Objective: To determine whether all-trans-retinoic acid (ATRA) improves the destruction of joints and the effect of cytokines on DBA/1J mice with collagen-induced arthritis (CIA).
Methods: Starting from the time of type II collagen injection, DBA/1J mice were injected intraperitoneally with PBS or 0.5 mg of ATRA 3 times per week for 35 days. The effects of treatment were monitored by determining arthritis and histological scores and measuring cellular proliferation, production of cytokines (IL-2, IL-10, IL-12, IL-6, IFN-gamma, and TNF-alpha) and IgG, and the expression of mRNAs for inducible nitric oxide synthase (iNOS), monocyte chemoattractant protein-1 (MCP-1), and CXCR3.

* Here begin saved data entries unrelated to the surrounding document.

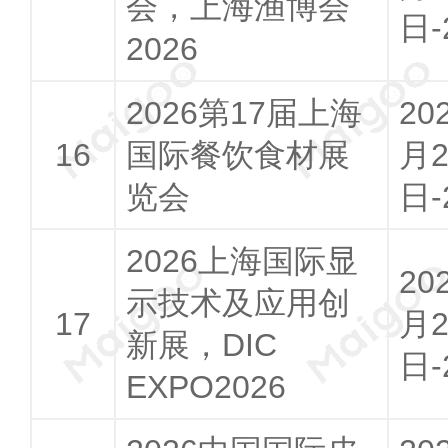
会，上海渔博会
日-
2026
2026第17届上海
20
国际餐饮食材展
月2
览会
日-
2026上海国际显
20
示技术及应用创
月2
新展，DIC
日-
EXPO2026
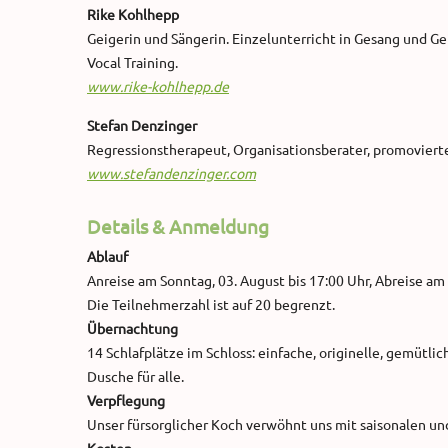
Rike Kohlhepp
Geigerin und Sängerin. Einzelunterricht in Gesang und G
Vocal Training.
www.rike-kohlhepp.de
Stefan Denzinger
Regressionstherapeut, Organisationsberater, promoviert
www.stefandenzinger.com
Details & Anmeldung
Ablauf
Anreise am Sonntag, 03. August bis 17:00 Uhr, Abreise am
Die Teilnehmerzahl ist auf 20 begrenzt.
Übernachtung
14 Schlafplätze im Schloss: einfache, originelle, gemüt
Dusche für alle.
Verpflegung
Unser fürsorglicher Koch verwöhnt uns mit saisonalen un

Results: The arthritis score and incidence of arthritis were lower in the mice treated with ATRA than in those treated with PBS. Histopathologic evidence of joint damage was 34% lower, and the infiltrations of macrophages were reduced in the mice treated with ATRA compared with those treated with PBS. Type II collagen- and ConA-stimulated proliferation of spleen cells, the production of cytokines (IL-6, IL-12, and TNF-alpha), the serum levels of total IgG and IgG1 anti-collagen antibodies, and the expression of mRNAs for MCP-1 were significantly reduced in the mice treated with ATRA than in those treated with PBS.
Conclusion: ATRA improved the clinical course and reduced the production of inflammatory cytokines, immunoglobulin, and chemokines in murine CIA. These data suggest that ATRA might be also effective for the treatment of inflammatory arthritis like human rheumatoid arthritis.